Beppe Iachini non è più l’allenatore dell’Udinese. Il comunicato ufficiale da parte del club friulano è arrivato ieri sera. Tre righe stringate nelle quali si «ringrazia il tecnico per il lavoro svolto augurandogli le migliori fortune professionali». Oggi si conoscerà il nome del suo sostituto. La rosa dei candidati è composta da cinque nomi: Stefano Pioli, Edy Reja, Eugenio Corini, Andrea Mandorlini e Gigi Delneri. Proprio quest’ultimo sembra il grande favorito delle ultime ore. Tra le parti c’è già stato un primo contatto telefonico ieri sera, oggi ci dovrebbe essere l’incontro e la firma sul contratto.

Scelta Delneri è la soluzione più gradita perché è ben visto dalla piazza (un friulano alla guida dell’Udinese non lo si vede dai tempi di Adriano Fedele), perché non pretende la luna economicamente e perché è l’allenatore che può esaltare, secondo Pozzo, le caratteristiche dei giocatori in rosa. L’Udinese, ormai, ha lasciato la difesa a tre per passare a quella a quattro e Del Paul viene considerato un esterno di centrocampo e non un trequartista come lo vedeva Iachini. E Peñaranda è un attaccante esterno che nel gioco del tecnico di Aquileia può esaltarsi.
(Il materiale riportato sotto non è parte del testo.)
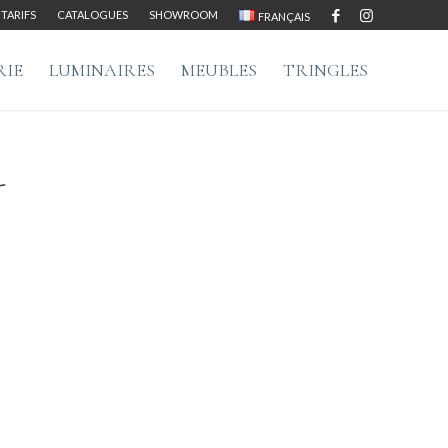
TARIFS
CATALOGUES
SHOWROOM
FRANÇAIS
RIE
LUMINAIRES
MEUBLES
TRINGLES
-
Scrematura Pioli è stato scartato a causa dell’ingaggio considerato eccesivo (già in estate era stato scartato per questo motivo), Reja, ben visto dalla piazza, sembra abbia chiesto un contratto biennale, Mandorlini e Corini – che otto giorni fa era in tribuna a Reggio Emilia per Sassuolo-Udinese – non convincevano per il loro curriculum. E così da oggi l’Udinese si ritroverà con tre allenatori sotto contratto: Colantuono, Iachini e il suo sostituto. Dall’addio di Guidolin non c’è stata pace per la panchina friulana.

(…)

Ambiente Tra la proprietà e la piazza c’è una frattura. «Devi spendere» e «Adesso basta stranieri», cantavano in curva sabato sera prima di lasciare a metà del secondo tempo lo stadio. Sicuramente la società ha commesso degli errori negli ultimi anni: di scelta e di valutazione dei giocatori. I cicli vincenti dell’Udinese si sono basati sempre sugli zoccoli duri composti da italiani. Oggi in rosa ce ne sono pochi e tutti con un ruolo di secondo piano in rosa. I senatori che dovrebbero trascinare il gruppo (Karnezis, Danilo e Thereau) non sembrano all’altezza. Il vero leader dell’Udinese che verrà dovrà essere il nuovo allenatore che, quasi sicuramente, sarà Gigi Delneri.